- DESCRIPTION OF THE TASK
Bring together every line in the data that includes "Universitario".

Data entries
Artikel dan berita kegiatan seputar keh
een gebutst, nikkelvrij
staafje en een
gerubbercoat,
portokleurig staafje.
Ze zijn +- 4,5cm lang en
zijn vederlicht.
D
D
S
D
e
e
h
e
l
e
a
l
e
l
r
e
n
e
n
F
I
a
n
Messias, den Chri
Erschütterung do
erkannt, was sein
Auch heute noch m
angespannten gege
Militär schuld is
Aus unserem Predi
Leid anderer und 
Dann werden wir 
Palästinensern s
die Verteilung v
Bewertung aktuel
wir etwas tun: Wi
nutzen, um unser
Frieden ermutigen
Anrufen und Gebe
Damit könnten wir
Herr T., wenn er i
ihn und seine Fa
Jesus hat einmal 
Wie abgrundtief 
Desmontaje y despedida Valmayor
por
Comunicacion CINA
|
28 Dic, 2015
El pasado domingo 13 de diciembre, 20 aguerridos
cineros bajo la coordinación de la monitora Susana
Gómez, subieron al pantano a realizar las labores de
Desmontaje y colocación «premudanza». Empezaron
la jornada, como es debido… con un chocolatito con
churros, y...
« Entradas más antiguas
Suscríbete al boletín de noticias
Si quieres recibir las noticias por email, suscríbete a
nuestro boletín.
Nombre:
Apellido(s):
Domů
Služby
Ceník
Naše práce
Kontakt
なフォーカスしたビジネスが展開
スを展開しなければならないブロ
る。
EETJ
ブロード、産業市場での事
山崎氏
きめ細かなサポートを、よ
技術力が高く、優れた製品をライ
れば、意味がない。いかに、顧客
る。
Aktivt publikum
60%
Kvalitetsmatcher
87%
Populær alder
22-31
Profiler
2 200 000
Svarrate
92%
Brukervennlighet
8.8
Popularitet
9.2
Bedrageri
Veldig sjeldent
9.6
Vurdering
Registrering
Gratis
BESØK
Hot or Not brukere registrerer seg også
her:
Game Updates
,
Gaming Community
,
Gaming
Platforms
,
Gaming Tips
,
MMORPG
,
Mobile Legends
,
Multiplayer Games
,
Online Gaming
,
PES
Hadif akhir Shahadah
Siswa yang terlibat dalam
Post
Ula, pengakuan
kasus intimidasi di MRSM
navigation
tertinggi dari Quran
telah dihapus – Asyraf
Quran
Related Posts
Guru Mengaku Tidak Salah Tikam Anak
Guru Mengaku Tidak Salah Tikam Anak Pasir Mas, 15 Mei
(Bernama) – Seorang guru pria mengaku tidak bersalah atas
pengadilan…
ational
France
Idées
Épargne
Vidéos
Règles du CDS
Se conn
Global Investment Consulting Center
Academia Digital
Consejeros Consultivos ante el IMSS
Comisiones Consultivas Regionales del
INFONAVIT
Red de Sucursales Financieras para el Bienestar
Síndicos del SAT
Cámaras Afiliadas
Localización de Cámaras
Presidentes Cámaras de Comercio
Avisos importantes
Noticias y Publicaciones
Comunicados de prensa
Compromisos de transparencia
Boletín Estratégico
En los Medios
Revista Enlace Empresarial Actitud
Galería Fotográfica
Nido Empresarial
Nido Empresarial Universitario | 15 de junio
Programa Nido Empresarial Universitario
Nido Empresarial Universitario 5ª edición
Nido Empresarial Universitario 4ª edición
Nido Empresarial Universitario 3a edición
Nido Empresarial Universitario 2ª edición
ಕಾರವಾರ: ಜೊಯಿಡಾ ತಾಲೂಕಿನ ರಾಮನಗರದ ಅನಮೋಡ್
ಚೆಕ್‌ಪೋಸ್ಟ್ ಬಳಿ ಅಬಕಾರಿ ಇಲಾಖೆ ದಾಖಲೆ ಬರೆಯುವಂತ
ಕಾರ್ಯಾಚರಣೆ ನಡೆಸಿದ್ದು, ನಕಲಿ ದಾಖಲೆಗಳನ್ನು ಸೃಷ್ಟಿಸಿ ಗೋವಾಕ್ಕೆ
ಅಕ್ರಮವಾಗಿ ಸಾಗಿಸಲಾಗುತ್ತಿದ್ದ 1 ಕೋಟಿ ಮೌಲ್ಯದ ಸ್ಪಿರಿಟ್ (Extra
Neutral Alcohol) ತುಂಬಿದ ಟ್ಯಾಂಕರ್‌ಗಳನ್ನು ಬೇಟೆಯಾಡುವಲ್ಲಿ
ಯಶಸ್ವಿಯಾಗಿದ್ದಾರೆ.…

- TASK OUTPUT
Nido Empresarial Universitario | 15 de junio
Programa Nido Empresarial Universitario
Nido Empresarial Universitario 5ª edición
Nido Empresarial Universitario 4ª edición
Nido Empresarial Universitario 3a edición
Nido Empresarial Universitario 2ª edición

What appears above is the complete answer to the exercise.